What’s Next Door: Never buy a house next door to a shopping center or a lot/buildings that are zoned commercial; you’re putting yourself at risk of a lot of noise and traffic. If your house fronts a nice quiet street, but backs up to a busy street or highway, you’ll have a problem with noise at night, and possibly light and pollution as well. Renters next door are not a good idea; even if the current occupants are nice, you can expect rental homes overall to degrade the immediate neighborhood, and the turnover in occupancy can be a problem in the future. Slow speed zones, like school zones, should be avoided, though they’re not as serious as other issues.
Think About All Your Senses: If you look at a house within a mile or two of livestock farms, landfills, or major fishing piers, keep in mind the nasty odors that can ruin your cookouts when the wind changes. And though house values and neighborhood quality is usually very high near a golf course, you may not be so happy with your new home when someone’s bad slice sends a ball through your windshield.
Lay of the Land: Avoid steep hills, especially if you live anywhere it snows, or where it rains a lot. Be sure that before you commit to a home, you visit the house when it’s raining outside, preferably raining hard; it’s often not immediately obvious that a home is at risk of flooding.
Premium View: If your home is advertised as premium view, think twice. This adds money to the house value today, but you can’t buy the view; no one can guarantee that your beautiful vista won’t be blocked by a high-rise nearby in a year or two, reducing the value of your home drastically.
The Home Compared To The Neighborhood
The biggest and most expensive house in a neighborhood is also the one most imminently at risk of property devaluation, making it a bad investment. Check out the homeowner’s association as well, if there’s one in your neighborhood; high fees can reduce your property’s value in the long run. On the other end, neighborhoods that allow boats, commercial vans, and other similar items to park openly on the street or in front lots will likely see property values drop before areas that don’t.
How have property values done in this neighborhood? If they haven’t increased or if they have decreased in this area, you might want to reconsider the purchase.

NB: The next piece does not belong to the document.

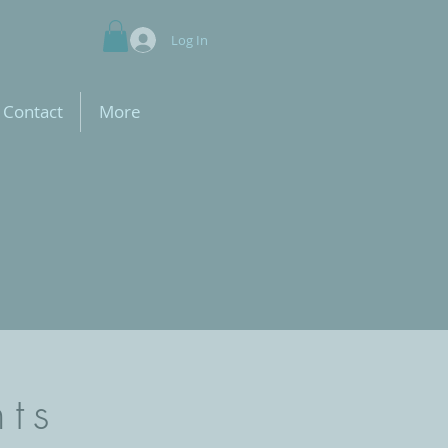
Log In
Contact
More
nts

The way this house relates to the rest of the neighborhood is significant. If it’s close to the beginning of the block, you should be aware that everyone has to pass your house on their way home — which means you’ll see heavy traffic. You may also be in the unlucky corner house that gets every headlight turning onto your street, or tracks in your lawn from people who don’t quite make the turn or who decide your lawn is a convenient turnaround spot.
Pay close attention to accessibility. Does your street open onto a main road without a traffic light? Will you have to make a U-turn to get home when you come in from the wrong direction? Or — shudder — will you have to back out your driveway into heavy traffic? These are very important considerations.

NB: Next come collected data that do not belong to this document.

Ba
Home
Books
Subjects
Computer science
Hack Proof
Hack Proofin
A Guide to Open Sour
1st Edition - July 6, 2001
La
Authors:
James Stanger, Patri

Home Architecture Disasters
Design, Maintenance, and Inspection: Chipped paint, damaged roofs, and cracks in the foundation are warning signs that there may be something deeper wrong with the house. How long has that roof been damaged, and is there rain and mildew in the attic now? Are the foundation cracks from settling that hasn’t finished yet? Are the chips in the paint a sign of a lackadaisical ex-owner who let things go?

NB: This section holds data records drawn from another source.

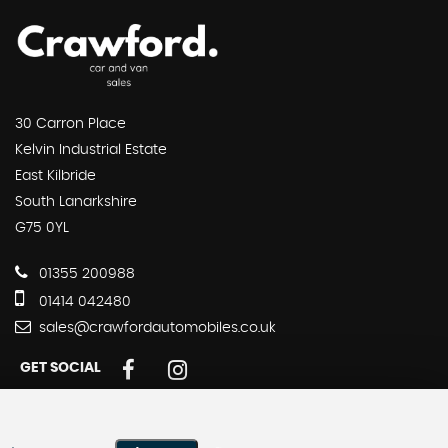
30 Carron Place
Kelvin Industrial Estate
East Kilbride
South Lanarkshire
G75 0YL
01355 200988
01414 042480
sales@crawfordautomobiles.co.uk
GET SOCIAL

Even if there’s nothing structurally wrong with the home, there may be design issues you need to know about. For instance, homes with flat roofs on any part of the structure are liable to roof damage just from sitting water, and are much weaker in snowy areas than pitched roofs. Flatter roofs (though not completely flat ones) are desirable in areas with lots of hurricanes. Homes in hurricane-prone areas are less damaged if they are made of concrete block, which means their value is higher and your insurance costs are lower. In the North, it can be very hard to sell a home without a fireplace, and throughout the country a lack of central air and heat will severely devalue a home.
Homes that have only one bathroom or with a single-car garage or just a carport, will be harder to sell in most areas. Homes with two beds and two baths should be bargain-priced; they are much harder to sell than three bed-two bath homes. Tiny master bedrooms, very small closets, and a lack of storage space will cause the value of your house to be lower than it otherwise would be.
Finally, your unique gem may be everyone else’s eyesore; homes with strange architectural design will be very difficult to resell.